The goal of our platform is to help our portfolio companies transition from legacy, outdated software and processes to state-of-the-art, AI-assisted products and product development. The platform focuses on increasing the return on investment from engineering investments by reallocating resources from infrastructure maintenance to customer-facing capabilities that directly solve customers' Jobs to be Done.
Using AI in this manner yields dramatically faster time to market for new capabilities. Our Tiger Team uses the thrv platform to develop new product features and to focus as much of the engineering effort as possible on the most valuable part of the solution for customers: the algorithms that plan, assess, and revise the metrics in the job.
This represents a fundamental shift in how our portfolio companies identify and deliver value—implementing JTBD at scale, across functions, and at the speed of modern business to create superior equity returns.
Our Jobs to be Done method has always focused on customer value.
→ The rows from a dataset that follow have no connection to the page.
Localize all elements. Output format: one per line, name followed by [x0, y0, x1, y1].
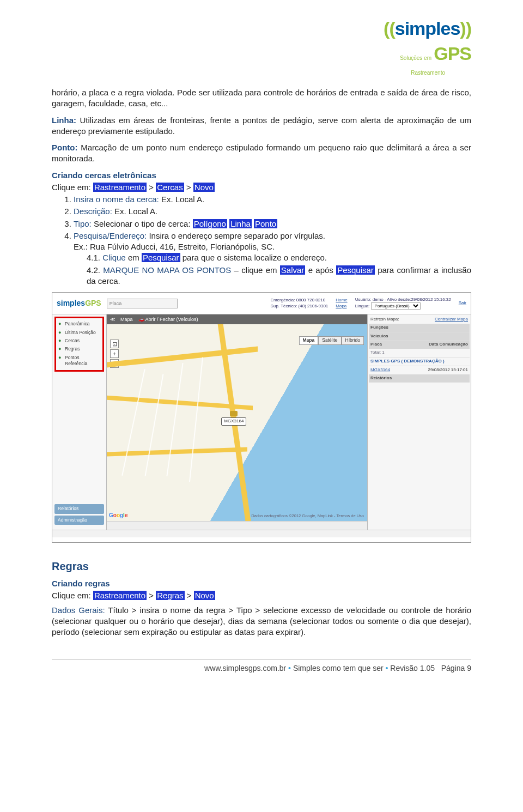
nav-rastreamento-2: Rastreamento [93, 591, 147, 600]
mapbar-abrir[interactable]: Abrir / Fechar (Veículos) [145, 317, 198, 322]
clique-regras: Clique em: Rastreamento > Regras > Novo [52, 590, 471, 601]
panel-funcoes[interactable]: Funções [369, 324, 470, 332]
sidebar-item-cercas[interactable]: Cercas [57, 337, 101, 345]
lang-select[interactable]: Português (Brasil) [371, 302, 421, 310]
step-4-1: 4.1. Clique em Pesquisar para que o sist… [87, 252, 471, 263]
search-placa-input[interactable] [107, 299, 178, 308]
sidebar: Panorâmica Última Posição Cercas Regras … [52, 314, 107, 530]
panel-relatorios[interactable]: Relatórios [369, 374, 470, 383]
sidebar-highlight: Panorâmica Última Posição Cercas Regras … [54, 317, 104, 372]
tipo-linha: Linha [229, 219, 252, 228]
btn-pesquisar: Pesquisar [142, 253, 180, 262]
map-type-switch[interactable]: Mapa Satélite Híbrido [299, 336, 364, 344]
section-regras: Criando regras [52, 578, 471, 589]
step-2: Descrição: Ex. Local A. [74, 206, 471, 217]
link-sair[interactable]: Sair [459, 300, 466, 306]
logo-sub1: Soluções em [400, 55, 431, 61]
vehicle-row[interactable]: MGX316429/08/2012 15:17:01 [369, 366, 470, 374]
logo-brand: simples [395, 18, 460, 39]
linha-label: Linha: [52, 116, 76, 125]
intro-para: horário, a placa e a regra violada. Pode… [52, 87, 471, 110]
nav-rastreamento: Rastreamento [93, 183, 147, 192]
linha-para: Linha: Utilizadas em áreas de fronteiras… [52, 115, 471, 137]
app-topbar: simplesGPS Emergência: 0800 728 0210 Sup… [52, 293, 471, 314]
link-centralizar[interactable]: Centralizar Mapa [435, 317, 468, 323]
logo-gps: GPS [434, 43, 471, 64]
sidebar-item-regras[interactable]: Regras [57, 345, 101, 353]
right-panel: Refresh Mapa: Centralizar Mapa Funções V… [367, 314, 471, 530]
google-logo: Google [109, 512, 127, 519]
panel-veiculos[interactable]: Veículos [369, 332, 470, 341]
btn-pesquisar-2: Pesquisar [336, 265, 375, 275]
suporte-text: Sup. Técnico: (48) 2106-9301 [271, 304, 329, 309]
link-home[interactable]: Home [336, 298, 347, 303]
tipo-ponto: Ponto [254, 219, 277, 228]
section-cercas: Criando cercas eletrônicas [52, 170, 471, 181]
ponto-para: Ponto: Marcação de um ponto num endereço… [52, 142, 471, 165]
map-attribution: Dados cartográficos ©2012 Google, MapLin… [251, 513, 364, 519]
emergencia-text: Emergência: 0800 728 0210 [271, 298, 329, 303]
total-row: Total: 1 [369, 349, 470, 357]
ponto-label: Ponto: [52, 143, 77, 152]
map-toolbar: ≪ Mapa 🚗 Abrir / Fechar (Veículos) [107, 314, 367, 324]
dados-gerais-para: Dados Gerais: Título > insira o nome da … [52, 605, 471, 638]
steps-list: Insira o nome da cerca: Ex. Local A. Des… [74, 194, 471, 287]
heading-regras: Regras [52, 559, 471, 574]
nav-cercas: Cercas [156, 183, 184, 192]
app-screenshot: simplesGPS Emergência: 0800 728 0210 Sup… [52, 292, 471, 543]
sidebar-item-ultima[interactable]: Última Posição [57, 329, 101, 337]
sidebar-admin[interactable]: Administração [54, 516, 104, 525]
nav-regras: Regras [156, 591, 184, 600]
sidebar-item-panoramica[interactable]: Panorâmica [57, 320, 101, 328]
sidebar-item-pontos[interactable]: Pontos Referência [57, 354, 101, 368]
car-icon [230, 411, 238, 416]
btn-salvar: Salvar [280, 265, 306, 275]
app-logo: simplesGPS [57, 298, 101, 308]
sidebar-relatorios[interactable]: Relatórios [54, 504, 104, 513]
step-1: Insira o nome da cerca: Ex. Local A. [74, 194, 471, 205]
tipo-poligono: Polígono [193, 219, 227, 228]
step-4: Pesquisa/Endereço: Insira o endereço sem… [74, 231, 471, 287]
mapbar-mapa[interactable]: Mapa [120, 316, 133, 323]
step-3: Tipo: Selecionar o tipo de cerca: Polígo… [74, 219, 471, 229]
link-mapa[interactable]: Mapa [336, 304, 347, 309]
nav-novo-2: Novo [194, 591, 215, 600]
clique-cercas: Clique em: Rastreamento > Cercas > Novo [52, 182, 471, 193]
map-canvas[interactable]: ⊡ + − Mapa Satélite Híbrido MGX3164 [107, 324, 367, 521]
page-footer: www.simplesgps.com.br • Simples como tem… [52, 659, 471, 674]
demo-row: SIMPLES GPS ( DEMONSTRAÇÃO ) [369, 357, 470, 366]
header-logo: ((simples)) Soluções em GPS Rastreamento [52, 16, 471, 77]
vehicle-marker[interactable]: MGX3164 [221, 411, 246, 426]
usuario-text: Usuário: demo - Ativo desde:29/08/2012 1… [355, 297, 451, 302]
nav-novo: Novo [193, 183, 215, 192]
zoom-in-icon: + [110, 349, 119, 358]
logo-sub2: Rastreamento [411, 70, 445, 76]
zoom-reset-icon: ⊡ [110, 340, 119, 348]
step-4-2: 4.2. MARQUE NO MAPA OS PONTOS – clique e… [87, 265, 471, 287]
But to create superior equity returns in today's environment, value needs to be identified faster, measured more rigorously, and delivered more consistently across the entire product lifecycle.
For Limited Partners seeking superior equity returns, our JTBD method offers a practical path to:
As markets become more competitive and customer expectations continue to rise, the companies that win will be those that most effectively identify and address the jobs their customers need done. Our proprietary JTBD method provides the structure and tools to do exactly that—turning customer insights into measurable business results.
At thrv, we don't just advise—we execute. Our proprietary JTBD method and AI-powered platform transform how our portfolio companies create equity value through product innovation. Our AI capabilities accelerate this process, helping our teams generate insights in hours rather than weeks, giving our portfolio companies a critical speed advantage when developing new products that satisfy customer needs faster and more accurately.
For Limited Partners seeking superior returns, our operating approach delivers accelerated growth, multiple expansion, and reduced investment risk through systematic application of our JTBD method across every aspect of business operations.